Secretary of State John Kerry
Secretary of State John KerryReuters

Secretary of State John Kerry said Wednesday he believes peace talks between Israel and the Palestinian Authority (PA) can be re-launched, AFP reports.

The comments came a day after Prime Minister Binyamin Netanyahu declared he was ready to resume direct talks with the Palestinians.

"I believe there is a chance and I think it is imperative we have not lost sight of that issue," Kerry said Wednesday in an interview with MSNBC.

Noting Netanyahu's comments in a meeting with a group of women from the Women Wage Peace activist group, Kerry voiced hope that there will be a way forward, but added, "Let's wait and see what happens. I think we have to get through the next weeks before we start talking about the rest of the agenda."
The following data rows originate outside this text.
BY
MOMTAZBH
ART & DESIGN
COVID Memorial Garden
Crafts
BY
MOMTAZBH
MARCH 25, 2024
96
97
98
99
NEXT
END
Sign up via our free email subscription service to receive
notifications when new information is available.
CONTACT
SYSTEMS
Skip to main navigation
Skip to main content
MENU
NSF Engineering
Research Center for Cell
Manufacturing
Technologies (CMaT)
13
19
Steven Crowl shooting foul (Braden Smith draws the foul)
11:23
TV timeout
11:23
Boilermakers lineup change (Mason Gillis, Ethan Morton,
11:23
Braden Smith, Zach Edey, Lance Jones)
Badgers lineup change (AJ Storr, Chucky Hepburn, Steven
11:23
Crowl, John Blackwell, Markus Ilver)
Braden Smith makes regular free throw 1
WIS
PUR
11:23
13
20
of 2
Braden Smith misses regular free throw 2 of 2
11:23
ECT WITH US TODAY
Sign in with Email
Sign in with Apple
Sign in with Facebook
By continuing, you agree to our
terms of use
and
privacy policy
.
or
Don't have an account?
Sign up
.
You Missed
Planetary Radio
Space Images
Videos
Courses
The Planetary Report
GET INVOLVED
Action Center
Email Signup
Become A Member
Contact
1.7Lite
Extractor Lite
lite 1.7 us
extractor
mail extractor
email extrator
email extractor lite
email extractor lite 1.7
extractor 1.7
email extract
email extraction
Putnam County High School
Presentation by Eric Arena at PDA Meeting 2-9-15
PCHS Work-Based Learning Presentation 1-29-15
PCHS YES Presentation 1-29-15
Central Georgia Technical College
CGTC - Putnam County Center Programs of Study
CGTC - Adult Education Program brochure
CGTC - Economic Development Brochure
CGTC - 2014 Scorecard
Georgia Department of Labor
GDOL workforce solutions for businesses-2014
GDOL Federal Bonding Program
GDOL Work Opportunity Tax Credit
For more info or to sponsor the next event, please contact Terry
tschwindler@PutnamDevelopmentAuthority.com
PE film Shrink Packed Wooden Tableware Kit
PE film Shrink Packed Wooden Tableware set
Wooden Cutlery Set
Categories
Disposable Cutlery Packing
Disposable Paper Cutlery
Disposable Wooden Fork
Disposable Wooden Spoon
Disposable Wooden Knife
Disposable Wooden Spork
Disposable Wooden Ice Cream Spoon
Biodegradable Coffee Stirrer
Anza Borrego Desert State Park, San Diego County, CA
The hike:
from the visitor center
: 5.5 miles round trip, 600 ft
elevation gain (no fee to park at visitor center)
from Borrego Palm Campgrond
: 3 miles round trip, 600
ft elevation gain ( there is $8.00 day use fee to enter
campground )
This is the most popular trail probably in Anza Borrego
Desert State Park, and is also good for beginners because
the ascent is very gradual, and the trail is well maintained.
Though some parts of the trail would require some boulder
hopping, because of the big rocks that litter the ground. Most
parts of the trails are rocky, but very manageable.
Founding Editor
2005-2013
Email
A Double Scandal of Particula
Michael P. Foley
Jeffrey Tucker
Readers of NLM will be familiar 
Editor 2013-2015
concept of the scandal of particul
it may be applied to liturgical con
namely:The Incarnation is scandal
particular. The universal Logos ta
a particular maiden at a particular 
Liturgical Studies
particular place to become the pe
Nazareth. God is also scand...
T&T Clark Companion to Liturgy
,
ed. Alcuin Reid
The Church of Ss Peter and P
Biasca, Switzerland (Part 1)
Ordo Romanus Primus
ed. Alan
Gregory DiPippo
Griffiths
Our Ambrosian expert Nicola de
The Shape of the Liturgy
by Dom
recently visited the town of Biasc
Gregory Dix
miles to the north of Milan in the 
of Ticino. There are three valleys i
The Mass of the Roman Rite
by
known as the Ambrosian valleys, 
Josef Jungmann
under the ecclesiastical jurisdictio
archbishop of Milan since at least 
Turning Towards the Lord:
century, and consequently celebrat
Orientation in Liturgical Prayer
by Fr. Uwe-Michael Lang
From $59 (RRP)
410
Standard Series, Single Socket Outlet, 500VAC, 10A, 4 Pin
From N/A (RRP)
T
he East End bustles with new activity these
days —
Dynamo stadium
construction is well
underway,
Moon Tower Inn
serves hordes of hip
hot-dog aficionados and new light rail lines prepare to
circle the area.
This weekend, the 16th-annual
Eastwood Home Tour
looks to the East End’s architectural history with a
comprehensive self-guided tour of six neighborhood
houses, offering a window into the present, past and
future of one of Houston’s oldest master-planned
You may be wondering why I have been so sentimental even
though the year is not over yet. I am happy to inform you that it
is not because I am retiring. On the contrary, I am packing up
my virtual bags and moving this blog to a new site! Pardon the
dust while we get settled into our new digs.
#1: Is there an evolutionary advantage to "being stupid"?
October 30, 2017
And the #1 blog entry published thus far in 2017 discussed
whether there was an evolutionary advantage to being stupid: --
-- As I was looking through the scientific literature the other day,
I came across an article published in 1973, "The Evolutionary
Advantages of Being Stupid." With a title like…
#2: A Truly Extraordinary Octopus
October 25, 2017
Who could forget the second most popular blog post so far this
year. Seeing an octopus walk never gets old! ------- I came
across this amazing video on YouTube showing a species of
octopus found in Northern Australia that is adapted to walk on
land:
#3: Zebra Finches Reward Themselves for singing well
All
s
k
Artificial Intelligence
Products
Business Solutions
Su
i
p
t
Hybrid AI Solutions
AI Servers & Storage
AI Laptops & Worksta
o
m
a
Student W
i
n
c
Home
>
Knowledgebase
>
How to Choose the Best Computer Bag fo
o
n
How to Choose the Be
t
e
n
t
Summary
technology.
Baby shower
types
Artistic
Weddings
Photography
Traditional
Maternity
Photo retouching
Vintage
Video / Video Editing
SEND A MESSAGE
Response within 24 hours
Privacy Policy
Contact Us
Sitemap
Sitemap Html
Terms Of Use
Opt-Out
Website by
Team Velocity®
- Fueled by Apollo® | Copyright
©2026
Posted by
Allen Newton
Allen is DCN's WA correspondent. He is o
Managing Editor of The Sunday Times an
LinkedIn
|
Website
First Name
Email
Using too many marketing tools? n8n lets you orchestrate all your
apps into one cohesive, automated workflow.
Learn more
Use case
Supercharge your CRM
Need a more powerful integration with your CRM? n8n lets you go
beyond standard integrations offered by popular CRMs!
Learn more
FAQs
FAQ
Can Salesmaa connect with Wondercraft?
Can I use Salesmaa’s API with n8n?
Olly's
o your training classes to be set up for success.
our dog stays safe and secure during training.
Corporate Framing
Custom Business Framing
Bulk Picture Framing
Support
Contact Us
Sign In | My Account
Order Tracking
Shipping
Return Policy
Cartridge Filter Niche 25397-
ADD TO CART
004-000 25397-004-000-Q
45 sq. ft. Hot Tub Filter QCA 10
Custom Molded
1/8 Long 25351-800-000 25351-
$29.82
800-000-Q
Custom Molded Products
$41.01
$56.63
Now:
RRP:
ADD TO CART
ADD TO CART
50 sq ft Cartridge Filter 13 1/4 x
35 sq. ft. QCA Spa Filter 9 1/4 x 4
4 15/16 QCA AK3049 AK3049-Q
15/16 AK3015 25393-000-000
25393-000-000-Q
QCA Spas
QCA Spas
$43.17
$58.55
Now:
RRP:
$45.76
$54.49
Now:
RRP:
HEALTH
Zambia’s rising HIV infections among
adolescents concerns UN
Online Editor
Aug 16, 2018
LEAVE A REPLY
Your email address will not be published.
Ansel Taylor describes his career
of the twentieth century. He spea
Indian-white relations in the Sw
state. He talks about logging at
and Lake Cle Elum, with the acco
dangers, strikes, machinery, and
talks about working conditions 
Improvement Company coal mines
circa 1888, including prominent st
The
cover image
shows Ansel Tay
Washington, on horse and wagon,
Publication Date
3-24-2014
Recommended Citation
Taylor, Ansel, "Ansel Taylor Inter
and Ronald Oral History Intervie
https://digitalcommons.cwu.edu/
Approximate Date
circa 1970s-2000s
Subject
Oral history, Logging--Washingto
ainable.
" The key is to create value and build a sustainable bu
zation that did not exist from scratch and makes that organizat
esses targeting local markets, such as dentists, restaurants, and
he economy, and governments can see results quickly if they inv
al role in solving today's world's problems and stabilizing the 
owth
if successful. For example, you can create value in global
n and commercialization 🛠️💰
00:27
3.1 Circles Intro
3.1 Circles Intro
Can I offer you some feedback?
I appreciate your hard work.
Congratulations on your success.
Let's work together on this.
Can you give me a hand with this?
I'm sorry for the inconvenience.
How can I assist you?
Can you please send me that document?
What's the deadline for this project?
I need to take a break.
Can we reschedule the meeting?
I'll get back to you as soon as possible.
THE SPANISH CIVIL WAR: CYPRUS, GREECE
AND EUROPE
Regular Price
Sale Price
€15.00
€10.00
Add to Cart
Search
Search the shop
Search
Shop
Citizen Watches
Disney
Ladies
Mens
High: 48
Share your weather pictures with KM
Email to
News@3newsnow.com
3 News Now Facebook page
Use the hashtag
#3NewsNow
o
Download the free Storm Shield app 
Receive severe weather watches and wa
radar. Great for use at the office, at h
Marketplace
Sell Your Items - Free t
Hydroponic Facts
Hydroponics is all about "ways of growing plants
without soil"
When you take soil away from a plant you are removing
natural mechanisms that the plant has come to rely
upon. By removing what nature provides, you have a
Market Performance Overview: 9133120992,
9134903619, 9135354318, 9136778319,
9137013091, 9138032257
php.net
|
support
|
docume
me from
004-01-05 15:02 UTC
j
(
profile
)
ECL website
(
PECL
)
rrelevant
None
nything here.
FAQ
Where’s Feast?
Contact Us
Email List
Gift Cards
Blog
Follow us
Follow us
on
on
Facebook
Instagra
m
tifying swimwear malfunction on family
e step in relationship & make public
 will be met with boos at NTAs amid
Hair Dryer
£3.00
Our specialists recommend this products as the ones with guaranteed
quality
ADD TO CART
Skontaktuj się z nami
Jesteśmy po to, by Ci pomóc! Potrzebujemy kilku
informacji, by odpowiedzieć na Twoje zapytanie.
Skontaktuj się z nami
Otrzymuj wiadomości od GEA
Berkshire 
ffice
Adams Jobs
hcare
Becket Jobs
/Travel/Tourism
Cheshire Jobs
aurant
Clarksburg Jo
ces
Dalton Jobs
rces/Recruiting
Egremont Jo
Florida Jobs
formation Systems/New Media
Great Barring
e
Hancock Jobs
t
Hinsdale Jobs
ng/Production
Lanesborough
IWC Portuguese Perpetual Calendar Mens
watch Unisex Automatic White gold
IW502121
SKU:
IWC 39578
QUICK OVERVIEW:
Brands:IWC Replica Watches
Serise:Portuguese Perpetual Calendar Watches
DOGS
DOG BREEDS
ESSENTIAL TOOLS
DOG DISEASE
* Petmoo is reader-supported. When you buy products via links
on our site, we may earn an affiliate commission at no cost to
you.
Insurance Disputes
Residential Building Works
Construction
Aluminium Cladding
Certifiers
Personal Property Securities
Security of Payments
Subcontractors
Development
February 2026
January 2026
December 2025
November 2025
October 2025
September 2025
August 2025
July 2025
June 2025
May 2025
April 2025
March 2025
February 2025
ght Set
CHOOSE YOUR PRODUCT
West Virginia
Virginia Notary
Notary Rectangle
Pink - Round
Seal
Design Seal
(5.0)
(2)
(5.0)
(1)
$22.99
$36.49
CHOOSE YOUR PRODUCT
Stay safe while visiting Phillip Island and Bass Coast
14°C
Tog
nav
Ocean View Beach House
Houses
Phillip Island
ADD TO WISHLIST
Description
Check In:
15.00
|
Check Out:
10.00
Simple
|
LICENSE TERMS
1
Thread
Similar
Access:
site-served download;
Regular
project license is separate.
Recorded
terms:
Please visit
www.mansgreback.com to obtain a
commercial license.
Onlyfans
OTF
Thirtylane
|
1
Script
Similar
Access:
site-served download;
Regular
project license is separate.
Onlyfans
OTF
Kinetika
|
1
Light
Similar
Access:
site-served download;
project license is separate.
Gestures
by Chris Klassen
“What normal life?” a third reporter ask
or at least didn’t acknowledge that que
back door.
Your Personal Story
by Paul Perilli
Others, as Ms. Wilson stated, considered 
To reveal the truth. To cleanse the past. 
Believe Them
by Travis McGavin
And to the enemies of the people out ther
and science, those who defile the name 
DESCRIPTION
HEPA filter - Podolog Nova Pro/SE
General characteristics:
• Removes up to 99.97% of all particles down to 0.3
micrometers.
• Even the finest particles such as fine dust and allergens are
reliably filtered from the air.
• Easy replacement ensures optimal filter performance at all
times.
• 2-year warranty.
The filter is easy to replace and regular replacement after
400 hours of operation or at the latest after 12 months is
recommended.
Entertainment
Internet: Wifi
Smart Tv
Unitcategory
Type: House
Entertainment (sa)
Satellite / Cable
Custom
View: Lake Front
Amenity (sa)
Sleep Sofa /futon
Through Kerry's efforts, the sides resumed direct talks in July 2013, but they broke down in April 2014.

France has recently sought to bring the sides back to the negotiating table, saying it was working on a possible resolution at the UN that would set negotiating parameters and establish a time period, possibly 18 months, to complete talks.

Minister Silvan Shalom, who was appointed by Netanyahu to be in charge of peace talks, recently called for the resumption of peace talks, but also noted that “it takes two to tango” and that the PA needs to also show willingness to resume talks.

“We need to resume the negotiations with the Palestinians, even though we don’t see the light at the end of the tunnel,” he said at a conference of the Israeli Institute for National Security Studies in Tel Aviv, adding that Israel has publicly announced that it wants to resume the negotiations immediately but that "desire from both sides" is required to do so.

While international pressure has been mounting on Israel to resume talks, it has been PA chairman Mahmoud Abbas who has continuously imposed preconditions on peace talks. He recently did so again, demanding that Israel stop construction in Judea and Samaria, release terrorist prisoners and hold talks for a period of no more than a year.